– Думаешь, их случайную встречу уже можно прилично закончить? – усомнилась Трошкина. – Типа обменяться телефонами, условиться как-нибудь созвониться и расстаться еще на полвека?
Мы занырнули в обширную лужу густой тени увитого виноградом навеса и встали, незаметно рассматривая трио на скамье под пинией.
Напрасно я думала, что дотошная бабуля завалит гражданина Капустина бесчисленными вопросами, – она с ним не говорила, даже не смотрела в его сторону. Сидела, насупленная, взирая на медленно увядающую под ее пристальным взглядом розу и предаваясь раздумьям, судя по всему, безрадостным и тяжким.
Зато мамуля вела с новым знакомым оживленный разговор – на тему, не представляющуюся актуальной мне, но всегда интересную ей.
Наша писательница обожает расспрашивать свежих людей об их литературно-художественных пристрастиях. Вот и сейчас она настойчиво допытывалась у гражданина Капустина:
– Самый яркий, а? Незабываемый? Выбивающий слезу? Вызывающий катарсис?
– Пожалуй… – Капустин задумался.
Мамуле явно понравилось, что он серьезно отнесся к ее вопросу, и она обворожительно улыбнулась.
Папуля, если бы он это видел, мигом выбил бы из Капустина и слезу, и зуб-другой. Такой катарсис устроил бы – Отелло отдыхает!

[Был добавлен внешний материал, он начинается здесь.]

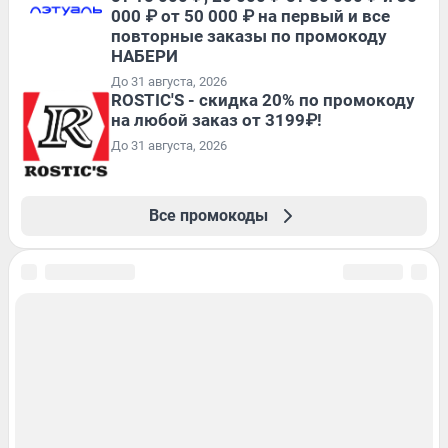
000 ₽ от 50 000 ₽ на первый и все
повторные заказы по промокоду
НАБЕРИ
До 31 августа, 2026
ROSTIC'S - скидка 20% по промокоду
на любой заказ от 3199₽!
До 31 августа, 2026
Все промокоды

– Наверное, «Бременские музыканты», – наконец нашелся с ответом Капустин. – Старый советский мультик. Помните, как зверюшки уезжают из дворца наутро после свадьбы Трубадура и Принцессы? Медленно-медленно едут они по дороге и грустно-грустно поют свою песенку, и мордочки у них ужасно печальные, и ушки так уныло болтаются. – Он состроил плаксивую мину и жалобно провыл: – На-а-аша кры-ыша – небо голубо-ое…
– Да-да? – подбодрила его мамуля, слушая с преувеличенным интересом, который больше подошел бы другому профессионалу – не литератору, а психиатру.
– И тут вдруг до них доносится радостный голос Трубадура! – Капустин стряхнул с себя грусть-тоску, приставил ладони рупором ко рту и радостно прокричал: – Наше счастье жить одной судьбо-ою!
И снова на миг перевоплотился в печального зверя, глаза которого тут же засияли, обвисшие уши вскинулись, задние лапы притопнули, передние бодро забарабанили по лавке:
– Лалала-лала! Ла-лала, ла-ла-ла-ла-ла! Лалала-лала! Ла-лала, ла-ла-ла-ла-ла!
– Театр одного актера! – восхитилась Трошкина, непроизвольно дернув ногой в такт задорному лалаканью.